Please look for the string "element" below and report every line in which it occurs.

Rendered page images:
****************

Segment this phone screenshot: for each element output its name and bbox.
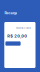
- staticText: Escolha o valor: [16, 27, 31, 30]
- staticText: R$ 20,00: [7, 34, 27, 38]
- staticText: Recarga: [4, 11, 17, 15]
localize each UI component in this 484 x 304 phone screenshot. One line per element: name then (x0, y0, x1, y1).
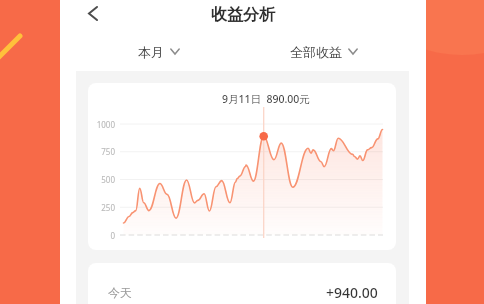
button[interactable]: 全部收益 (290, 44, 358, 60)
button[interactable]: Back (77, 0, 109, 29)
staticText: 今天 (108, 285, 132, 300)
staticText: 全部收益 (290, 44, 342, 60)
button[interactable]: 本月 (138, 44, 180, 60)
staticText: 750 (88, 146, 115, 157)
staticText: 0 (88, 230, 115, 241)
staticText: +940.00 (326, 283, 378, 302)
button[interactable]: 今天 (88, 263, 396, 304)
staticText: 250 (88, 202, 115, 213)
staticText: 收益分析 (211, 5, 275, 25)
staticText: 本月 (138, 44, 164, 60)
staticText: 1000 (88, 119, 115, 130)
staticText: 9月11日 890.00元 (222, 92, 310, 106)
staticText: 500 (88, 174, 115, 185)
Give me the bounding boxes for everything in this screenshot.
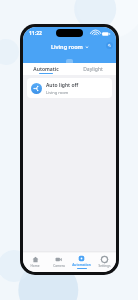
staticText: 11:22 bbox=[29, 30, 42, 37]
staticText: Living room bbox=[46, 90, 69, 95]
staticText: Living room bbox=[51, 43, 83, 50]
staticText: Automation bbox=[72, 263, 91, 267]
button[interactable]: Home bbox=[23, 252, 47, 272]
button[interactable] bbox=[66, 59, 73, 63]
button[interactable]: Automatic bbox=[23, 63, 69, 75]
staticText: Settings bbox=[98, 264, 111, 268]
button[interactable]: Auto light off bbox=[27, 78, 112, 98]
staticText: Daylight bbox=[83, 66, 103, 73]
button[interactable]: Living room bbox=[51, 43, 89, 50]
button[interactable]: Automation bbox=[70, 252, 93, 272]
button[interactable]: Search bbox=[106, 42, 113, 49]
staticText: Home bbox=[30, 264, 40, 268]
staticText: Automatic bbox=[33, 66, 59, 73]
button[interactable]: Camera bbox=[47, 252, 70, 272]
staticText: Camera bbox=[53, 264, 65, 268]
button[interactable]: Settings bbox=[93, 252, 116, 272]
staticText: Auto light off bbox=[46, 82, 79, 89]
button[interactable]: Daylight bbox=[69, 63, 116, 75]
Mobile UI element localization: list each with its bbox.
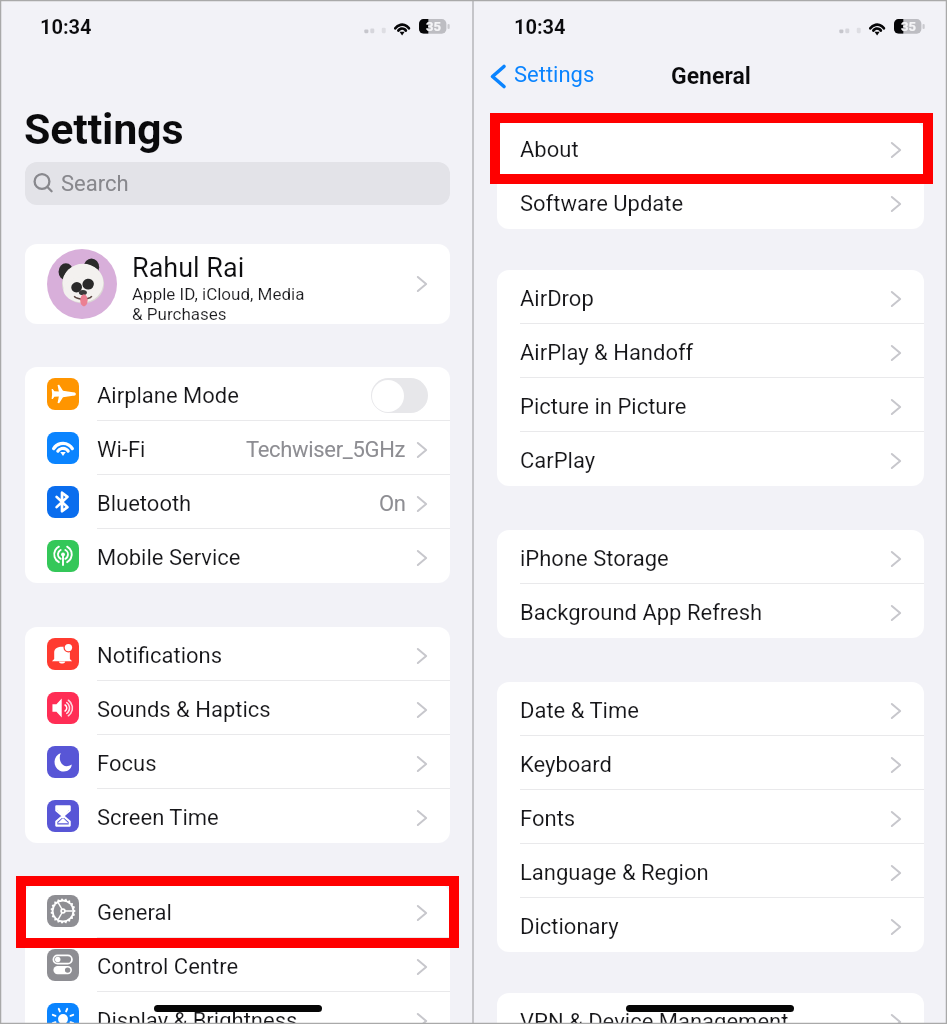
button[interactable]: Notifications	[25, 627, 450, 681]
button[interactable]: VPN & Device Management	[497, 993, 924, 1024]
button[interactable]: Control Centre	[25, 938, 450, 992]
button[interactable]: Fonts	[497, 790, 924, 844]
staticText: About	[520, 137, 579, 163]
button[interactable]: General	[25, 884, 450, 938]
button[interactable]: Search	[25, 162, 450, 205]
staticText: Techwiser_5GHz	[246, 437, 406, 463]
button[interactable]: AirDrop	[497, 270, 924, 324]
button[interactable]: AirPlay & Handoff	[497, 324, 924, 378]
staticText: Background App Refresh	[520, 600, 763, 626]
staticText: Airplane Mode	[97, 383, 239, 409]
staticText: Sounds & Haptics	[97, 697, 271, 723]
button[interactable]: Wi-Fi	[25, 421, 450, 475]
button[interactable]: Background App Refresh	[497, 584, 924, 638]
staticText: Search	[61, 171, 129, 197]
button[interactable]: Mobile Service	[25, 529, 450, 583]
staticText: Bluetooth	[97, 491, 192, 517]
staticText: On	[379, 491, 406, 517]
staticText: Control Centre	[97, 954, 239, 980]
button[interactable]: Picture in Picture	[497, 378, 924, 432]
button[interactable]: Airplane Mode	[25, 367, 450, 421]
staticText: 10:34	[514, 15, 566, 38]
button[interactable]: Language & Region	[497, 844, 924, 898]
button[interactable]: Date & Time	[497, 682, 924, 736]
staticText: General	[671, 63, 751, 90]
staticText: Fonts	[520, 806, 576, 832]
staticText: Settings	[514, 62, 595, 88]
button[interactable]: Software Update	[497, 175, 924, 229]
staticText: 35	[901, 19, 916, 34]
staticText: VPN & Device Management	[520, 1009, 789, 1024]
button[interactable]: Back to Settings	[482, 57, 599, 95]
staticText: Mobile Service	[97, 545, 241, 571]
staticText: & Purchases	[132, 304, 227, 324]
staticText: Screen Time	[97, 805, 219, 831]
staticText: AirPlay & Handoff	[520, 340, 694, 366]
staticText: Notifications	[97, 643, 223, 669]
button[interactable]: Airplane Mode toggle	[371, 378, 428, 413]
staticText: 35	[426, 19, 441, 34]
staticText: Apple ID, iCloud, Media	[132, 284, 305, 304]
staticText: Wi-Fi	[97, 437, 146, 463]
staticText: Language & Region	[520, 860, 709, 886]
staticText: Date & Time	[520, 698, 639, 724]
staticText: Dictionary	[520, 914, 619, 940]
staticText: Keyboard	[520, 752, 612, 778]
staticText: Software Update	[520, 191, 684, 217]
staticText: iPhone Storage	[520, 546, 669, 572]
staticText: Rahul Rai	[132, 252, 245, 284]
button[interactable]: Keyboard	[497, 736, 924, 790]
button[interactable]: Screen Time	[25, 789, 450, 843]
button[interactable]: Bluetooth	[25, 475, 450, 529]
button[interactable]: Focus	[25, 735, 450, 789]
staticText: Settings	[24, 104, 184, 154]
button[interactable]: iPhone Storage	[497, 530, 924, 584]
staticText: Picture in Picture	[520, 394, 687, 420]
button[interactable]: CarPlay	[497, 432, 924, 486]
staticText: General	[97, 900, 172, 926]
staticText: CarPlay	[520, 448, 596, 474]
button[interactable]: Rahul Rai	[25, 244, 450, 324]
staticText: Focus	[97, 751, 157, 777]
button[interactable]: Display & Brightness	[25, 992, 450, 1024]
button[interactable]: Dictionary	[497, 898, 924, 952]
button[interactable]: About	[497, 121, 924, 175]
staticText: Display & Brightness	[97, 1008, 298, 1024]
button[interactable]: Sounds & Haptics	[25, 681, 450, 735]
staticText: AirDrop	[520, 286, 594, 312]
staticText: 10:34	[40, 15, 92, 38]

****************

- **Answer area**
Segment this phone screenshot: for each element output its name and bbox.
localize each UI component in this 484 x 304 phone screenshot. One line per element: name then (x0, y0, x1, y1).
Mobile UI element localization: list each with its bbox.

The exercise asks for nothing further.